- [What the exercise asks]
Go through each line of the records below and count those with the word "Invite"; give only the total.

[Data records]
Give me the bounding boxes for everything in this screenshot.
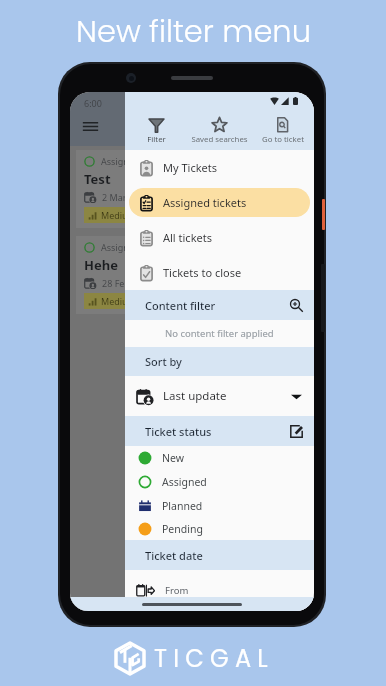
staticText: Medium [101, 295, 137, 307]
staticText: Planned [162, 499, 203, 513]
staticText: 28 Feb [102, 277, 130, 289]
staticText: Ticket status [145, 424, 212, 439]
button[interactable]: New [125, 446, 314, 470]
staticText: Sort by [145, 354, 182, 369]
staticText: New filter menu [76, 10, 311, 53]
staticText: Hehe [84, 256, 118, 274]
staticText: Saved searches [191, 134, 248, 145]
staticText: Assigned [162, 475, 207, 489]
button[interactable]: My Tickets [129, 153, 310, 182]
staticText: Pending [162, 522, 203, 536]
button[interactable]: Saved searches [188, 116, 251, 145]
button[interactable]: Pending [125, 518, 314, 540]
staticText: 2 Mar [102, 191, 127, 203]
button[interactable]: Assigned tickets [129, 188, 310, 217]
button[interactable]: From [125, 570, 314, 610]
staticText: Tickets to close [163, 265, 242, 280]
staticText: No content filter applied [165, 327, 274, 340]
button[interactable]: Edit ticket status [286, 421, 306, 441]
staticText: Assigned [101, 155, 140, 167]
staticText: Assigned tickets [163, 195, 247, 210]
button[interactable]: Assigned [125, 470, 314, 494]
button[interactable]: Filter [125, 116, 188, 145]
staticText: Assigned [101, 241, 140, 253]
staticText: Content filter [145, 298, 216, 313]
staticText: TICGAL [154, 642, 274, 676]
staticText: Filter [147, 134, 166, 145]
staticText: New [162, 451, 184, 465]
staticText: Go to ticket [262, 134, 304, 145]
staticText: From [165, 584, 189, 597]
button[interactable]: Tickets to close [129, 258, 310, 287]
button[interactable]: Planned [125, 494, 314, 518]
button[interactable]: Go to ticket [251, 116, 314, 145]
button[interactable]: Last update [125, 376, 314, 416]
button[interactable]: Search content filter [286, 295, 306, 315]
staticText: Medium [101, 209, 137, 221]
staticText: My Tickets [163, 160, 217, 175]
staticText: Test [84, 170, 111, 188]
staticText: Ticket date [145, 548, 203, 563]
button[interactable]: All tickets [129, 223, 310, 252]
staticText: 6:00 [84, 97, 102, 109]
staticText: Last update [163, 388, 227, 404]
staticText: All tickets [163, 230, 212, 245]
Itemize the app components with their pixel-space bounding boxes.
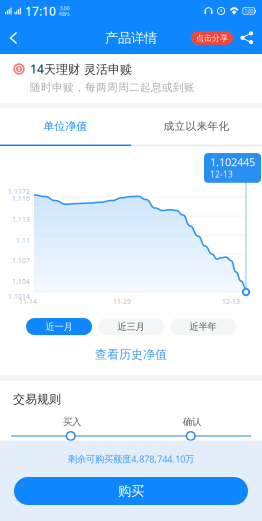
staticText: 点击分享 [196,33,228,43]
staticText: 1.1014 [8,292,30,301]
button[interactable]: 点击分享 [191,31,233,45]
staticText: 近半年 [190,321,216,332]
staticText: 成立以来年化 [164,120,230,133]
staticText: 12-13 [210,169,233,180]
button[interactable]: 查看历史净值 [95,335,167,375]
staticText: KB/s [59,10,70,17]
staticText: 1.104 [12,277,30,286]
staticText: 购买 [118,483,144,499]
staticText: 12-13 [222,297,240,306]
staticText: 1.11 [16,236,30,245]
button[interactable]: 近三月 [98,318,164,335]
staticText: 1.113 [12,215,30,224]
staticText: 交易规则 [13,392,61,406]
staticText: 1.107 [12,256,30,265]
staticText: 17:10 [25,3,56,19]
button[interactable]: 成立以来年化 [131,108,262,146]
staticText: 产品详情 [105,30,157,46]
staticText: 买入 [63,416,81,428]
staticText: 1.1172 [8,187,30,196]
staticText: 近三月 [118,321,144,332]
staticText: 随时申赎，每两周周二起息或到账 [30,81,195,94]
button[interactable]: 单位净值 [0,108,131,146]
staticText: 近一月 [46,321,72,332]
staticText: 11-29 [113,297,131,306]
staticText: 3.00 [60,5,70,12]
staticText: 1.116 [12,194,30,203]
staticText: 1.102445 [210,155,255,169]
staticText: 确认 [183,416,201,428]
button[interactable]: 购买 [14,477,248,505]
button[interactable]: 分享 [233,26,262,50]
staticText: 查看历史净值 [95,347,167,362]
staticText: 100 [244,8,253,15]
staticText: 剩余可购买额度4,878,744.10万 [68,453,194,465]
staticText: 单位净值 [44,120,88,133]
staticText: 11-14 [19,297,37,306]
button[interactable]: 近一月 [26,318,92,335]
button[interactable]: 近半年 [170,318,236,335]
button[interactable]: 返回 [0,26,27,50]
staticText: 14天理财 灵活申赎 [30,61,132,77]
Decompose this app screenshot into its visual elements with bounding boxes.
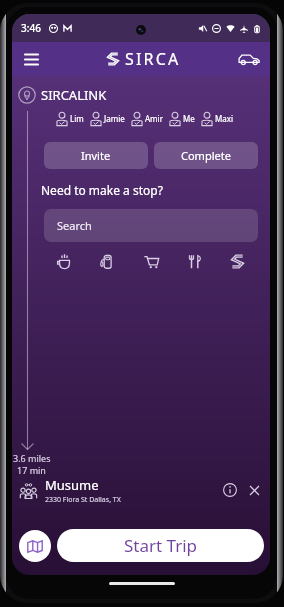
staticText: Search: [57, 218, 92, 233]
button[interactable]: Remove stop: [243, 479, 265, 501]
staticText: Jamie: [104, 113, 125, 124]
button[interactable]: Start Trip: [57, 529, 264, 562]
button[interactable]: Trip info: [219, 479, 241, 501]
staticText: Me: [183, 113, 195, 124]
button[interactable]: SIRCALINK: [18, 84, 107, 106]
staticText: Lim: [70, 113, 84, 124]
button[interactable]: Complete: [154, 142, 258, 169]
staticText: Invite: [81, 148, 111, 163]
staticText: Start Trip: [124, 534, 198, 557]
staticText: Maxi: [215, 113, 234, 124]
button[interactable]: Sirca: [226, 250, 248, 272]
staticText: Musume: [45, 476, 99, 494]
button[interactable]: Menu: [19, 47, 43, 71]
button[interactable]: Invite: [44, 142, 148, 169]
button[interactable]: Restaurants: [183, 250, 205, 272]
staticText: 17 min: [17, 464, 46, 476]
button[interactable]: Map view: [19, 530, 51, 562]
button[interactable]: Coffee: [53, 250, 75, 272]
staticText: 2330 Flora St Dallas, TX: [45, 495, 121, 505]
staticText: SIRCALINK: [41, 86, 107, 104]
button[interactable]: Shopping: [140, 250, 162, 272]
button[interactable]: Search: [44, 209, 258, 242]
button[interactable]: Gas station: [96, 250, 118, 272]
button[interactable]: Vehicle: [237, 47, 261, 71]
staticText: Amir: [145, 113, 163, 124]
staticText: Need to make a stop?: [41, 182, 163, 198]
staticText: 3:46: [21, 21, 41, 35]
staticText: 3.6 miles: [13, 452, 51, 464]
button[interactable]: Musume: [12, 473, 270, 507]
staticText: Complete: [181, 148, 231, 163]
staticText: SIRCA: [125, 48, 181, 70]
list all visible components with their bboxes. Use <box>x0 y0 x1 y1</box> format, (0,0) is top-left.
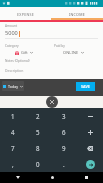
staticText: Description <box>5 68 24 73</box>
staticText: Category <box>5 44 19 48</box>
staticText: . <box>63 160 65 168</box>
staticText: Gift <box>21 50 28 55</box>
staticText: Amount <box>5 24 18 28</box>
button[interactable]: 2 <box>25 108 51 124</box>
button[interactable]: , <box>0 156 25 172</box>
button[interactable]: Back <box>0 172 35 183</box>
staticText: 1 <box>11 112 15 120</box>
button[interactable]: 7 <box>0 140 25 156</box>
button[interactable]: Close <box>46 96 58 108</box>
button[interactable]: 8 <box>25 140 51 156</box>
staticText: INCOME <box>69 12 86 17</box>
button[interactable]: INCOME <box>51 7 103 22</box>
button[interactable]: 4 <box>0 124 25 140</box>
staticText: 5 <box>36 128 40 136</box>
staticText: SAVE <box>81 84 90 89</box>
button[interactable]: . <box>51 156 77 172</box>
button[interactable]: 0 <box>25 156 51 172</box>
button[interactable]: 5 <box>25 124 51 140</box>
staticText: 8 <box>36 144 40 152</box>
button[interactable]: Home <box>35 172 69 183</box>
button[interactable]: 3 <box>51 108 77 124</box>
staticText: 4 <box>11 128 15 136</box>
button[interactable]: enter <box>77 156 103 172</box>
button[interactable]: plus <box>77 124 103 140</box>
staticText: 9 <box>62 144 66 152</box>
staticText: 5000 <box>5 29 18 37</box>
button[interactable]: SAVE <box>76 82 95 91</box>
button[interactable]: Gift <box>5 50 51 55</box>
button[interactable]: 9 <box>51 140 77 156</box>
staticText: EXPENSE <box>17 12 35 17</box>
button[interactable]: EXPENSE <box>0 7 51 22</box>
staticText: ONLINE <box>63 50 79 55</box>
button[interactable]: minus <box>77 108 103 124</box>
staticText: 6 <box>62 128 66 136</box>
staticText: 7 <box>11 144 15 152</box>
staticText: , <box>12 160 14 168</box>
staticText: Notes (Optional) <box>5 59 30 63</box>
button[interactable]: Today <box>2 81 24 91</box>
staticText: 2 <box>36 112 40 120</box>
staticText: 3 <box>62 112 66 120</box>
button[interactable]: ONLINE <box>51 50 98 55</box>
button[interactable]: 1 <box>0 108 25 124</box>
staticText: 0 <box>36 160 40 168</box>
staticText: Today <box>8 84 18 89</box>
staticText: Paid by <box>54 44 65 48</box>
button[interactable]: back <box>77 140 103 156</box>
button[interactable]: 6 <box>51 124 77 140</box>
button[interactable]: Recents <box>69 172 103 183</box>
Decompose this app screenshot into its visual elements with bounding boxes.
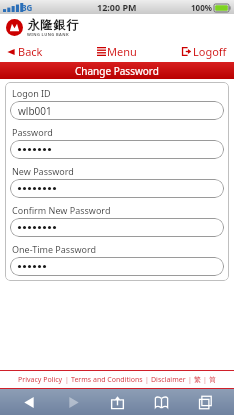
- staticText: Logoff: [193, 44, 227, 59]
- staticText: WING LUNG BANK: [27, 32, 69, 37]
- staticText: 12:00 PM: [97, 1, 137, 13]
- button[interactable]: Forward: [58, 390, 88, 414]
- button[interactable]: Logoff: [180, 42, 229, 61]
- staticText: |: [145, 375, 149, 385]
- staticText: New Password: [12, 165, 74, 177]
- button[interactable]: [10, 218, 224, 237]
- button[interactable]: Terms and Conditions: [70, 373, 144, 387]
- staticText: Privacy Policy: [18, 375, 63, 385]
- staticText: wlb001: [18, 104, 52, 118]
- staticText: 永隆銀行: [27, 17, 79, 32]
- staticText: 3G: [22, 2, 33, 13]
- button[interactable]: Disclaimer: [150, 373, 187, 387]
- staticText: Disclaimer: [151, 375, 186, 385]
- staticText: |: [65, 375, 69, 385]
- button[interactable]: [10, 140, 224, 159]
- staticText: Menu: [107, 44, 137, 59]
- button[interactable]: Back: [5, 42, 45, 61]
- button[interactable]: wlb001: [10, 101, 224, 120]
- staticText: 100%: [191, 2, 212, 13]
- staticText: Back: [18, 44, 43, 59]
- staticText: Change Password: [75, 64, 159, 78]
- button[interactable]: Privacy Policy: [17, 373, 64, 387]
- button[interactable]: 简: [208, 373, 217, 386]
- button[interactable]: Share: [102, 390, 132, 414]
- button[interactable]: Back: [14, 390, 44, 414]
- staticText: Password: [12, 126, 53, 138]
- staticText: Logon ID: [12, 87, 51, 99]
- staticText: One-Time Password: [12, 243, 97, 255]
- staticText: 简: [209, 375, 216, 384]
- staticText: 繁: [194, 375, 201, 384]
- button[interactable]: [10, 257, 224, 276]
- button[interactable]: Tabs: [190, 390, 220, 414]
- button[interactable]: Menu: [95, 42, 139, 61]
- staticText: |: [203, 375, 207, 385]
- staticText: |: [188, 375, 192, 385]
- staticText: Terms and Conditions: [71, 375, 143, 385]
- button[interactable]: [10, 179, 224, 198]
- button[interactable]: 繁: [193, 373, 202, 386]
- staticText: Confirm New Password: [12, 204, 111, 216]
- button[interactable]: Bookmarks: [146, 390, 176, 414]
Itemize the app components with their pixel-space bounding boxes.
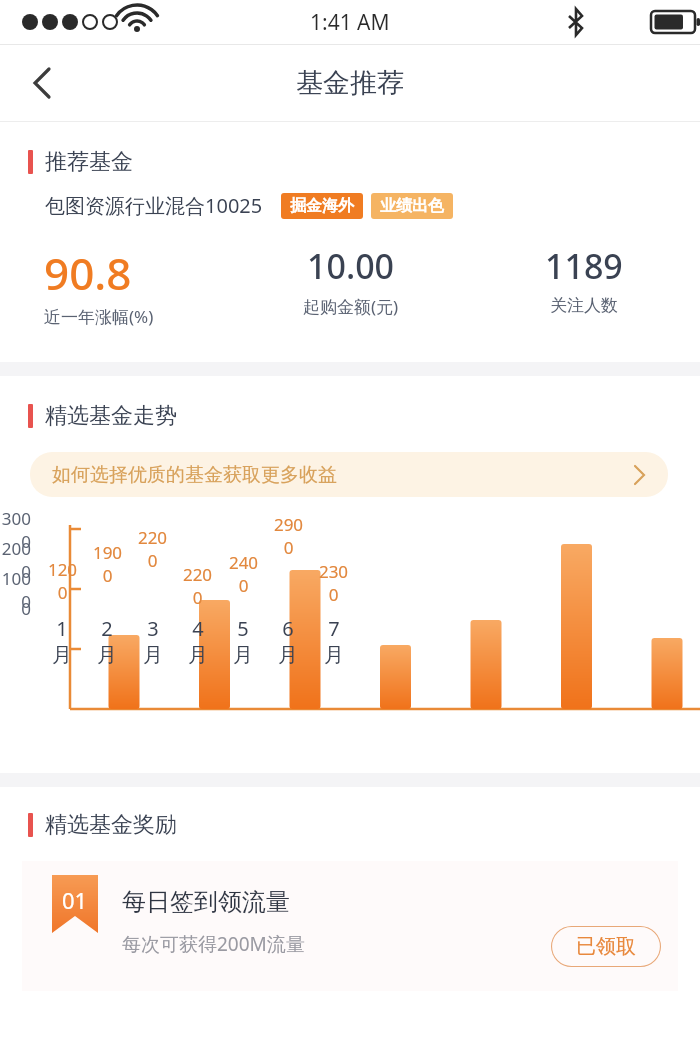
staticText: 6月 xyxy=(273,615,303,668)
staticText: 每日签到领流量 xyxy=(122,887,290,917)
staticText: 5月 xyxy=(228,615,258,668)
button[interactable]: Back xyxy=(12,55,68,111)
staticText: 3月 xyxy=(138,615,168,668)
staticText: 2200 xyxy=(181,563,214,609)
staticText: 基金推荐 xyxy=(296,66,404,100)
staticText: 3000 xyxy=(0,507,31,553)
button[interactable]: 掘金海外 xyxy=(281,193,363,219)
staticText: 2000 xyxy=(0,537,31,583)
staticText: 精选基金奖励 xyxy=(45,811,177,839)
staticText: 90.8 xyxy=(44,243,132,303)
staticText: 包图资源行业混合10025 xyxy=(45,192,263,219)
staticText: 10.00 xyxy=(307,243,395,289)
staticText: 1:41 AM xyxy=(310,8,390,37)
button[interactable]: 如何选择优质的基金获取更多收益 xyxy=(30,452,668,497)
staticText: 精选基金走势 xyxy=(45,402,177,430)
staticText: 1月 xyxy=(47,615,77,668)
staticText: 业绩出色 xyxy=(380,196,444,216)
button[interactable]: 已领取 xyxy=(551,926,661,967)
staticText: 1189 xyxy=(545,243,623,289)
button[interactable]: 业绩出色 xyxy=(371,193,453,219)
staticText: 0 xyxy=(0,597,31,620)
staticText: 2900 xyxy=(272,513,305,559)
staticText: 2月 xyxy=(92,615,122,668)
staticText: 已领取 xyxy=(576,934,636,959)
staticText: 每次可获得200M流量 xyxy=(122,931,305,957)
staticText: 起购金额(元) xyxy=(303,295,399,318)
staticText: 2300 xyxy=(317,560,350,606)
staticText: 1200 xyxy=(46,558,79,604)
staticText: 关注人数 xyxy=(550,295,618,316)
staticText: 2200 xyxy=(136,526,169,572)
staticText: 推荐基金 xyxy=(45,148,133,176)
staticText: 4月 xyxy=(183,615,213,668)
button[interactable]: 01 xyxy=(22,861,678,991)
staticText: 01 xyxy=(62,885,88,915)
staticText: 近一年涨幅(%) xyxy=(44,305,154,328)
staticText: 1900 xyxy=(91,541,124,587)
staticText: 1000 xyxy=(0,567,31,613)
staticText: 7月 xyxy=(319,615,349,668)
staticText: 2400 xyxy=(227,551,260,597)
staticText: 掘金海外 xyxy=(290,196,354,216)
staticText: 如何选择优质的基金获取更多收益 xyxy=(52,463,337,487)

- [Exercise solution]
2